Adapted from the New York Times, originally printed October 11, 2020
Summer and a warm fall brought pandemic relief with outdoor brunches, rambling walks, and beers on the stoop — yet in the latest of 2020’s cruel twist, the plunge in temperature may cause a surge in infections and stress.
“We’re moving from spring mode to marathon mode,” said Dr. Bethany Teachman, a University of Virginia psychologist specializing in anxiety. She added that since stressors tend to pile up over time, we would be “going into winter feeling depleted and exhausted.”
So how can we handle the stress of heading back indoors? What are the best strategies? She recommends a three-step approach…
Acknowledge. Start by recognizing that it’s OK, and even helpful, for people to “grieve what they have lost,” said Dr. Teachman, “because there are real losses.” Once we’ve acknowledge the hardship, “the critical piece is to not stay stuck there,” she continued.
Find Alternatives. Once you have identified what you’ve lost, such as socializing, find alternatives — maybe online meet-ups, a pod with another family or simply bundling up. “If you have the opportunity, invest in a really good winter coat,” Dr. Teachman said. “Look into a little heater to put on a patio.”
Make a Plan. Planning ahead is important. “Plan now before it gets very old,” Dr. Teachman said. This is partly for practical reasons — that heater might be on back-order — and partly for psychological ones, as “it’s actually much harder to make and implement a plan once you’re already feeling anxious and stressed.” Dr. Dagmawi Dagnew, a psycologist with the Department of Veterans Affairs, says, “Having a plan is an antidote for uncertainty.”

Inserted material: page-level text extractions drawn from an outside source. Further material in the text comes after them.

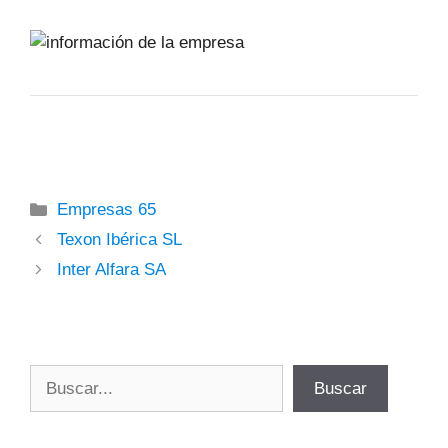
Categorías
Empresas 65
Texon Ibérica SL
Inter Alfara SA
Buscar
Buscar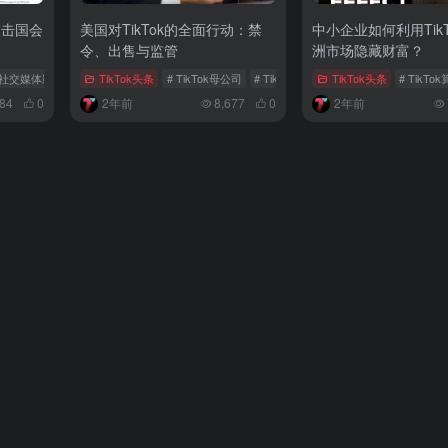
反击国会
美国对TikTok的全面行动：禁
中小企业如何利用Tik
令、出售与监管
洲市场隐藏财富？
op
 社交媒体影响力
# TikTok议案
TikTok头条
# TikTok母公司
# TikTok禁令
# 海外版抖音
TikTok头条
# TikT
384
0
2年前
8,677
0
2年前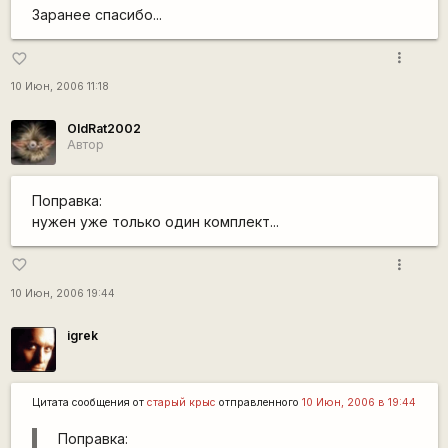
Заранее спасибо...
more_vert
favorite_border
10 Июн, 2006 11:18
OldRat2002
Автор
Поправка:
нужен уже только один комплект...
more_vert
favorite_border
10 Июн, 2006 19:44
igrek
Цитата сообщения от
старый крыс
отправленного
10 Июн, 2006 в 19:44
Поправка: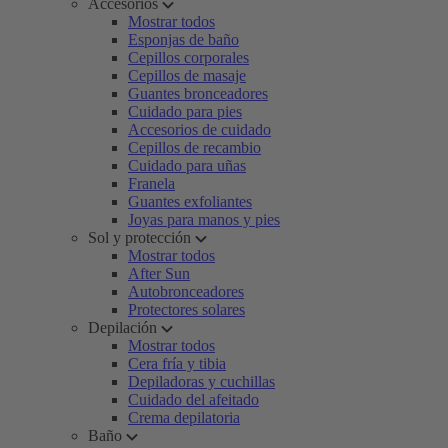
Accesorios
Mostrar todos
Esponjas de baño
Cepillos corporales
Cepillos de masaje
Guantes bronceadores
Cuidado para pies
Accesorios de cuidado
Cepillos de recambio
Cuidado para uñas
Franela
Guantes exfoliantes
Joyas para manos y pies
Sol y protección
Mostrar todos
After Sun
Autobronceadores
Protectores solares
Depilación
Mostrar todos
Cera fría y tibia
Depiladoras y cuchillas
Cuidado del afeitado
Crema depilatoria
Baño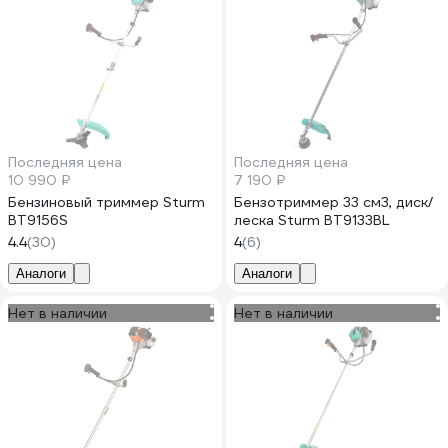
Последняя цена
Последняя цена
10 990 ₽
7 190 ₽
Бензиновый триммер Sturm
Бензотриммер 33 см3, диск/
BT9156S
леска Sturm BT9133BL
4.4
(30)
4
(6)
Аналоги
Аналоги
Нет в наличии
Нет в наличии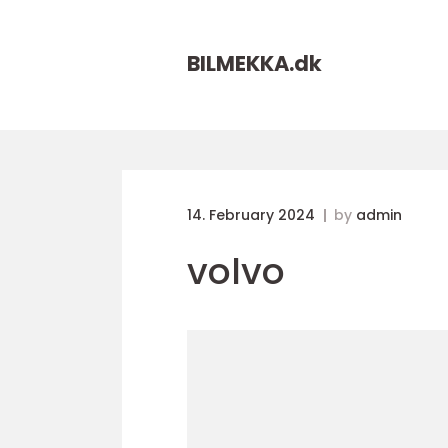
BILMEKKA.
dk
14. February 2024
by
admin
volvo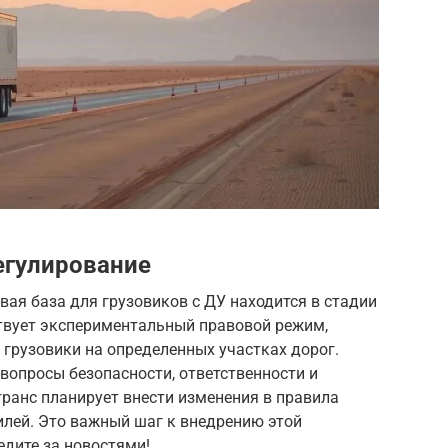
егулирование
ая база для грузовиков с ДУ находится в стадии
ствует экспериментальный правовой режим,
 грузовики на определенных участках дорог.
вопросы безопасности, ответственности и
транс планирует внести изменения в правила
лей. Это важный шаг к внедрению этой
едите за новостями!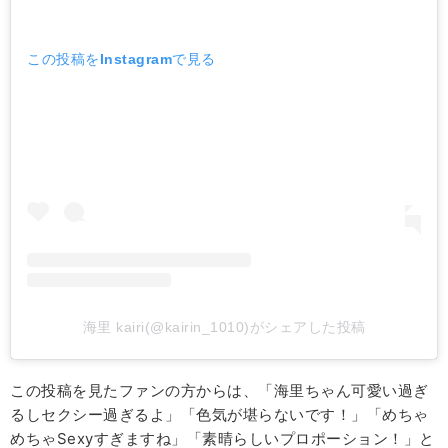
この投稿をInstagramで見る
海里 kairi(@kairin_1010)がシェアした投稿
この投稿を見たファンの方からは、「海里ちゃん可愛い過ぎ
るしセクシー過ぎるよ」「色気が堪らないです！」「めちゃ
めちゃSexyすぎますね」「素晴らしいプロポーション！」と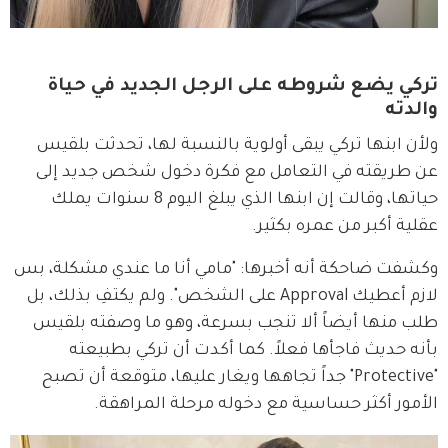
تركي يضع شروطه على الرجل الجديد في حياة
والدته
ولأن ابنها تركي يبقى أولوية بالنسبة لها، تحدثت بلقيس 
عن طريقته في التعامل مع فكرة دخول شخص جديد إلى 
حياتها، وقالت إن ابنها الذي يبلغ اليوم 8 سنوات يملك 
عقلية أكبر من عمره بكثير.
وكشفت ضاحكة أنه أخبرها: "مامي أنا ما عندي مشكلة، بس 
لازم أعطيك Approval على الشخص". ولم يكتفِ بذلك، بل 
طلب منها أيضاً ألا تنجب بسرعة، وهو ما وصفته بلقيس 
بأنه حديث فاجأها فعلاً. كما أكدت أن تركي بطبيعته 
"Protective" جداً تجاهها ويغار عليها، متوقعة أن تصبح 
الأمور أكثر حساسية مع دخوله مرحلة المراهقة.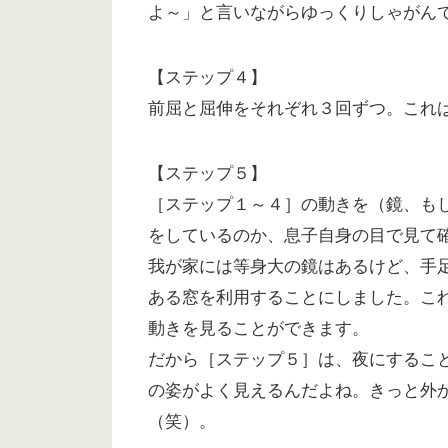
よ～」と言いながらゆっくりしゃがん
【ステップ４】
前屈と屈伸をそれぞれ３回ずつ。これ
【ステップ５】
［ステップ１～４］の動きを（鏡、も
をしているのか、息子自身の目で見て
我が家には等身大の鏡はあるけど、手
ある窓を利用することにしました。こ
動きを見ることができます。
だから［ステップ５］は、夜にするこ
の姿がよく見えるんだよね。きっと外
（笑）。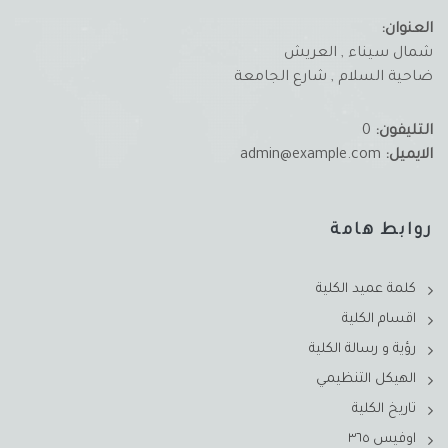
العنوان:
شمال سيناء , العريش
ضاحية السلام , شارع الجامعة
التليفون:
0
الايميل:
admin@example.com
روابط هامة
كلمة عميد الكلية
اقسام الكلية
رؤية و رسالة الكلية
الهيكل التنظيمي
تاريخ الكلية
اوفيس ٣٦٥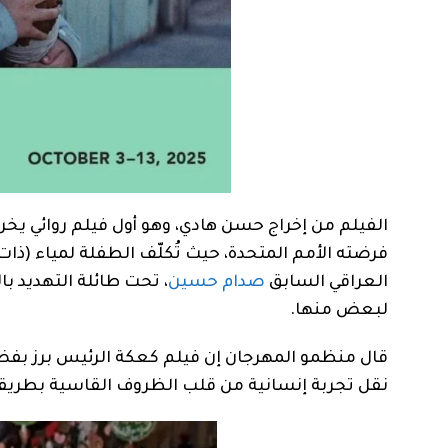
الفيلم من إخراج حسن هادي، وهو أول فيلم روائي يخرج
فرضته الأمم المتحدة، حيث تُكلّف الطفلة لمياء (ذ
العراقي السابق
صدام حسين
، تحت طائلة التهديد 
لبعض منها.
قال منظمو المهرجان إن فيلم كعكة الرئيس برز بفضل 
نقل تجربة إنسانية من قلب الظروف القاسية بطريق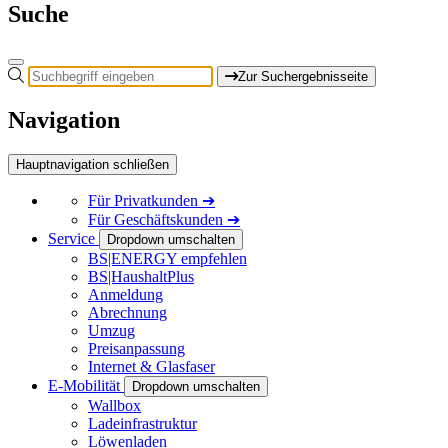
Suche
Zur Suchergebnisseite
Navigation
Hauptnavigation schließen
Für
Privatkunden
➔
Für
Geschäftskunden
➔
Service
Dropdown umschalten
BS|ENERGY empfehlen
BS|HaushaltPlus
Anmeldung
Abrechnung
Umzug
Preisanpassung
Internet & Glasfaser
E-Mobilität
Dropdown umschalten
Wallbox
Ladeinfrastruktur
Löwenladen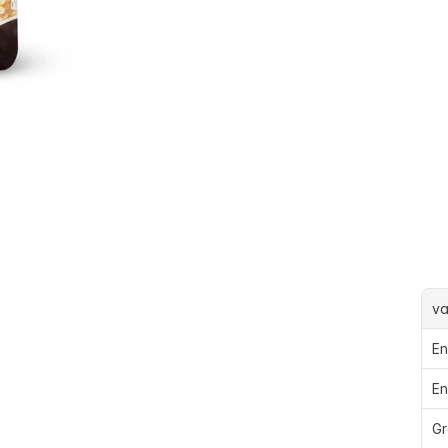
va
En
En
Gr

Every therapist emphasized the importance of social connections. “We are social creatures, and we can’t find the pandemic by socially isolating ourselves,” said Dr. Stefan Hofmann, a professor of psychology and Boston University.
This is likely to mean, yes, more of the dreaded Zoom calls. “You might roll your eyes and hate every minute of it,” Dr. Kim Gorgens, professor of psychology at the University of Denver, said, but you should think of it as ‘taking your medicine.”